The last time I can remember going into Video Revesby, it was an after-school adventure to watch a friend play Street Fighter Alpha 2. When another guy challenged and lost, things got heated and we left, desperately hoping his street fighting skills were limited to joysticks and buttons. I wonder if such confrontations ever happen in the pool shop.

And then the whole enterprise was forgotten for years, covered up by the pool shop owner’s steadfast refusal to paint over the Video Revesby signage. This spendthrift decision was followed by another: to use the cheapest material available when making the pool shop’s signs.
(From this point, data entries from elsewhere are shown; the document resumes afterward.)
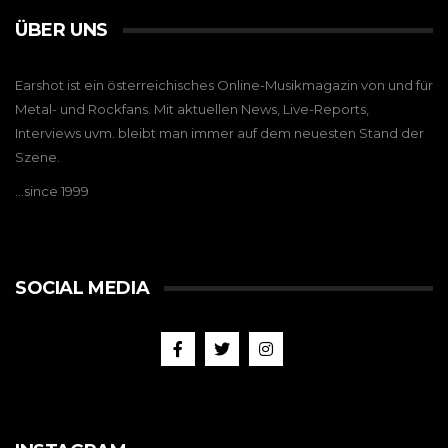
ÜBER UNS
Earshot ist ein österreichisches Online-Musikmagazin von und für
Metal- und Rockfans. Mit aktuellen News, Live-Reports,
Interviews uvm. bleibt man immer auf dem neuesten Stand der
Szene.
…since 1999
SOCIAL MEDIA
The video fad may be dead, but if we know anything it’s this: signage is forever.

7 responses

  1. michaelmichaelrobinsoncomau | Reply

    Great to see a new post! Reader Robbo.

    >

    1. I bet you know this place.

  2. Regarding cheap signage, I take a glass half full view that it didn’t exhibit a characteristic that is all too often closely associated with it – the dreaded use of apostrophes in plurals. It could have been “POOL’S”, “SAUNA’S” and “GAZEBO’S”. But it wasn’t, and we should at least be grateful for that.

    1. You’re not wrong, Peter

  3. Christ, this bring me back. This & Narwee Video… good to see you still at it BTW mate 🙂

  4. I’m not sure if it’s the resolution of your photo but I’m interested in more information on the “ARSE education centre” upstairs

    1. I’m sure it says ‘ARISE’. You remind me though of A and S Motors in Kogarah in the ’70s and how that sounded when the owner answered the phone in his slurred drawl. He didn’t have a clue.